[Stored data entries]
• • •

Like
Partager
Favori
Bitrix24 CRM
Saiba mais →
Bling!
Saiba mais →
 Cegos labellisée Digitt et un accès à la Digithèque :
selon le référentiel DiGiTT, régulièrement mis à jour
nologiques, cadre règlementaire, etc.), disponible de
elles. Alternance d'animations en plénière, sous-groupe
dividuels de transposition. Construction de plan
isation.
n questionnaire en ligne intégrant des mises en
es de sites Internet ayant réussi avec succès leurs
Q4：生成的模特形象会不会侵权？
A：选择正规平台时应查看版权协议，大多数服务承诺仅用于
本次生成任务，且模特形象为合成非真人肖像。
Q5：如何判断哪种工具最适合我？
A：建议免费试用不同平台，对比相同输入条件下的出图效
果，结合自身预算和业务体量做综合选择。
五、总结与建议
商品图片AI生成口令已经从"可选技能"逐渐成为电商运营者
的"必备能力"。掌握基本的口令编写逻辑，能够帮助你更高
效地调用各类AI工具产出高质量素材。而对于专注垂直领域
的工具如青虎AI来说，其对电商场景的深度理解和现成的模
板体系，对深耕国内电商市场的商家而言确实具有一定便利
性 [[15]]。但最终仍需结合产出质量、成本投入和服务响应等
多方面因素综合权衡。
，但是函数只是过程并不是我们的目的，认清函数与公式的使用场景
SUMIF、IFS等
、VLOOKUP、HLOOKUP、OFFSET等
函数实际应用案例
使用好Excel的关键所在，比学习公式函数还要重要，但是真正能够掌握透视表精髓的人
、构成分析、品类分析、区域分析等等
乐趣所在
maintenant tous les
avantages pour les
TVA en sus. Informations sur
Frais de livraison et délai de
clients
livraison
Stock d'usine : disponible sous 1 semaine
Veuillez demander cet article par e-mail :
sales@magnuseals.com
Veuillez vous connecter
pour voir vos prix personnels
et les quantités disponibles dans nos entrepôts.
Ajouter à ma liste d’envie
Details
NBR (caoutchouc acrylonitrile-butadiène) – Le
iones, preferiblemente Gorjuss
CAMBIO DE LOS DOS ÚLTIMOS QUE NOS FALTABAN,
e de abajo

• • •

## YOUR ASSIGNMENT
From the line that contains "NBR (caoutchouc acrylonitrile-butadiène) – Le" down to the last line above, print each line exactly as it appears.

## ANSWER TO THIS TASK
NBR (caoutchouc acrylonitrile-butadiène) – Le
iones, preferiblemente Gorjuss
CAMBIO DE LOS DOS ÚLTIMOS QUE NOS FALTABAN,
e de abajo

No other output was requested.